Postgres Schema for Iceberg Nessie

If one is starting from scratch how is it that Iceberg / Nessie write to postgres - I would think I would need to create the table(s) and communicate that in a config file.

In the case of Dremio, is Dremio writing that catalog information to Postgres such that the Iceberg metadata files pointers are referenced in the Postgres tables?

It’s not clear to me who does what with Iceberg Nessie and Dremio. On the one hand, I get the impression that Nessie and Iceberg are code libraries from which Dremio can call certain functions. On the other hand, if Dremio has created its own SQL statement Dremio can use that directly without referencing those libraries. But then how does the Postgres catalog get updated? The answer could be “both”.

Thanks in advance for your patience and your kind response. :slight_smile: :blush:

Dremio doesn’t write to the Nessie’s persistent store directly. I think Postgres in your case. Dremio talks to Nessie through Nessie’s APIs to retrieve Iceberg metadata locations and manage branching/multi-table transaction features.

Benny, Thanks for your reply! Your answer assumes I have Nessie and Iceberg deployed. I guess another way to ask my question, if I don’t have a catalog configured, what would I have to do? How do I ‘install’ Iceberg? I am assuming that would involve postgres but it’s not clear to me how I would implement Iceberg and or Nessie.

I think your main decision is which Iceberg catalog do you want to use? Once you decide on the catalog and setup that catalog as a source in Dremio, SELECT and DML queries on Iceberg tables just works. There’s nothing to ‘install’ for Iceberg table format specifically.

I think if you are just trying out Dremio, you can start with a filesystem source like S3 or NAS which uses the Hadoop Iceberg catalog behind the scenes. Once you are comfortable with Dremio and Iceberg tables, you can try out a more production ready catalog like Nessie.

Hey @datasundae,

Great question! Let me clarify how Iceberg, Nessie, Dremio, and Postgres interact.

How does Iceberg/Nessie write to Postgres?

In a typical setup with Nessie and Iceberg, Postgres is used as the metadata store to keep track of table versions, branches, commits, and other metadata related to Iceberg tables. Nessie, which acts like a Git for your data lake, stores these metadata pointers in Postgres, not the actual data itself. The data stays in your object store (like MinIO, S3, etc.). You don’t need to manually create tables in Postgres—Nessie manages that for you as it handles the metadata catalog.

What about Dremio?

Dremio integrates with Nessie to manage and query Iceberg tables. It doesn’t write directly to Postgres. Instead, Dremio interacts with Nessie for metadata and to read/write Iceberg tables, which are stored in your object store (e.g., MinIO).
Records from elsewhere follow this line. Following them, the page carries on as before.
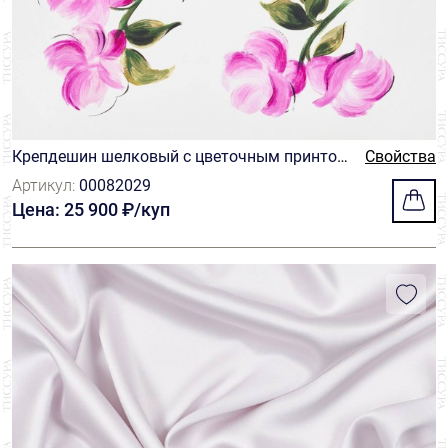
Liberty
4
Loro Piana
9
Luigi Colombo
4
Крепдешин шелковый с цветочным принто
Свойства
Malhia Kent
3
м. Купон
Артикул:
00082029
Marco Lagattolla
1
Цена: 25 900 ₽/куп
Pontoglio
2
Redaelli
1
Riechers Marescot
1
Ruffo Coli
20
Scabal
3
Scopel
1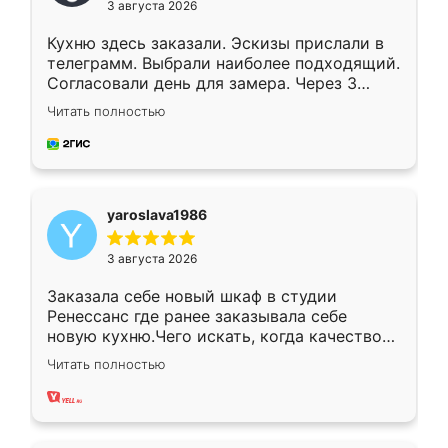
3 августа 2026
Кухню здесь заказали. Эскизы прислали в
телеграмм. Выбрали наиболее подходящий.
Согласовали день для замера. Через 3
недели кухня была уже готова. Остались
Читать полностью
довольны работой. Спасибо Ренессанс
мебель за качественную работу!
yaroslava1986
3 августа 2026
Заказала себе новый шкаф в студии
Ренессанс где ранее заказывала себе
новую кухню.Чего искать, когда качеством
вполне довольна. Служит кухня уже почти
Читать полностью
два года, нареканий нет.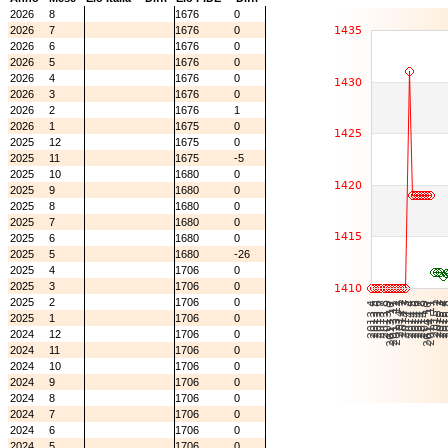
2026
8
1676
0
2026
7
1676
0
2026
6
1676
0
2026
5
1676
0
2026
4
1676
0
2026
3
1676
0
2026
2
1676
1
2026
1
1675
0
2025
12
1675
0
2025
11
1675
-5
2025
10
1680
0
2025
9
1680
0
2025
8
1680
0
2025
7
1680
0
2025
6
1680
0
2025
5
1680
-26
2025
4
1706
0
2025
3
1706
0
2025
2
1706
0
2025
1
1706
0
2024
12
1706
0
2024
11
1706
0
2024
10
1706
0
2024
9
1706
0
2024
8
1706
0
2024
7
1706
0
2024
6
1706
0
2024
5
1706
0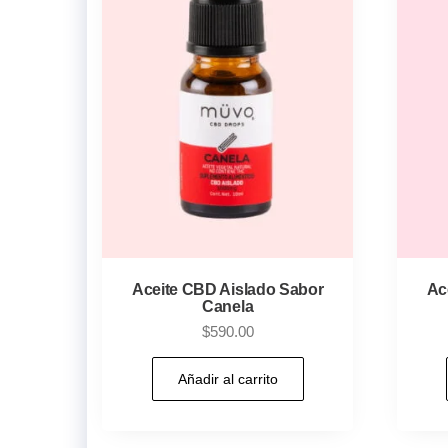
Aceite CBD Aislado Sabor
Ac
Canela
$
590.00
Añadir al carrito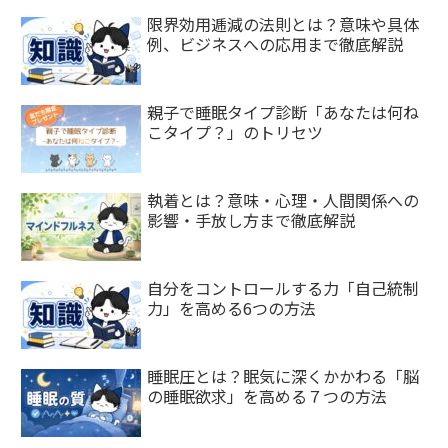
限界効用逓減の法則とは？意味や具体
例、ビジネスへの応用まで徹底解説
親子で睡眠タイプ診断「あなたは何ね
こタイプ？」のトリセツ
執着とは？意味・心理・人間関係への
影響・手放し方まで徹底解説
自分をコントロールする力「自己統制
力」を高める6つの方法
睡眠圧とは？眠気に深くかかわる「脳
の睡眠欲求」を高める７つの方法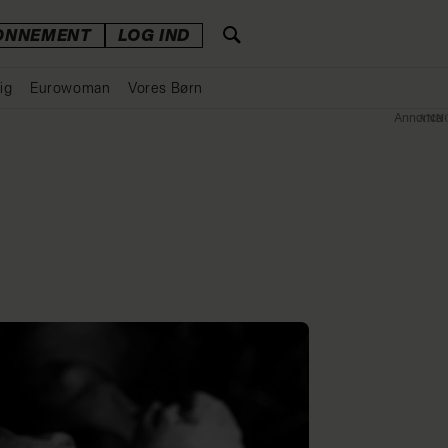
ONNEMENT
LOG IND
ig
Eurowoman
Vores Børn
Annonce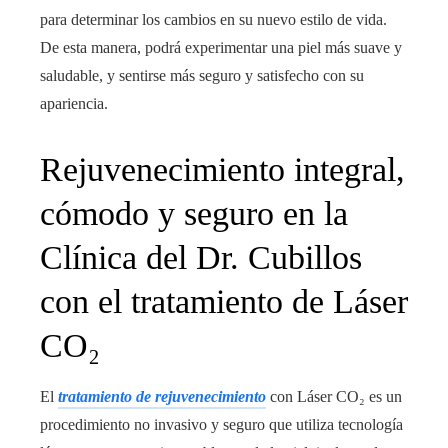
para determinar los cambios en su nuevo estilo de vida.
De esta manera, podrá experimentar una piel más suave y
saludable, y sentirse más seguro y satisfecho con su
apariencia.
Rejuvenecimiento integral,
cómodo y seguro en la
Clínica del Dr. Cubillos
con el tratamiento de Láser
CO₂
El
tratamiento de rejuvenecimiento
con Láser CO₂ es un
procedimiento no invasivo y seguro que utiliza tecnología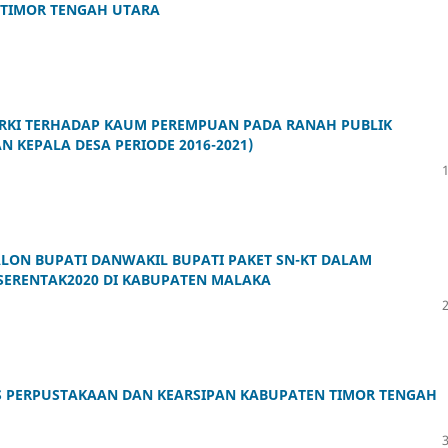
TIMOR TENGAH UTARA
RKI TERHADAP KAUM PEREMPUAN PADA RANAH PUBLIK
 KEPALA DESA PERIODE 2016-2021)
ALON BUPATI DANWAKIL BUPATI PAKET SN-KT DALAM
ERENTAK2020 DI KABUPATEN MALAKA
AS PERPUSTAKAAN DAN KEARSIPAN KABUPATEN TIMOR TENGAH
So, when Dremio runs a SQL query, it fetches metadata from Nessie (which might be in Postgres), but the actual data itself is handled by Iceberg in the object store.

SQL Example:

If you’re working in Dremio, you could run a query like this to create a table from CSV data stored in MinIO:

CREATE TABLE nessie.my_table
IN NESSIE.my_branch
AS SELECT * FROM my_minio_csv;

This SQL will create an Iceberg table with the data from MinIO, and Nessie will handle the versioning and metadata.

How is the Postgres catalog updated?

Nessie handles all updates to the Postgres catalog. Whenever you make changes (e.g., adding new data or branching your datasets), Nessie records the metadata in Postgres. Dremio interacts with Nessie for table operations, and Nessie ensures that the metadata stored in Postgres is always up-to-date.

Testing this Setup

The easiest way to try this setup is with Docker Compose, which can help you run Dremio, Nessie, Postgres, and MinIO locally. Here’s a link to the Docker Compose setup that will get you started:

GitHub repo for Docker Compose setup:

Specific tutorial for Spark & Dremio integration:

Key Points:

Postgres is used by Nessie to store metadata but isn’t required for every setup (you can run Nessie in-memory for local development).

Dremio doesn’t write directly to Postgres but interacts with Nessie to query and manage Iceberg tables.

Iceberg manages the actual data in your object store (like MinIO), while Nessie keeps track of the versions and metadata.

Let me know if this helps or if you have any other questions!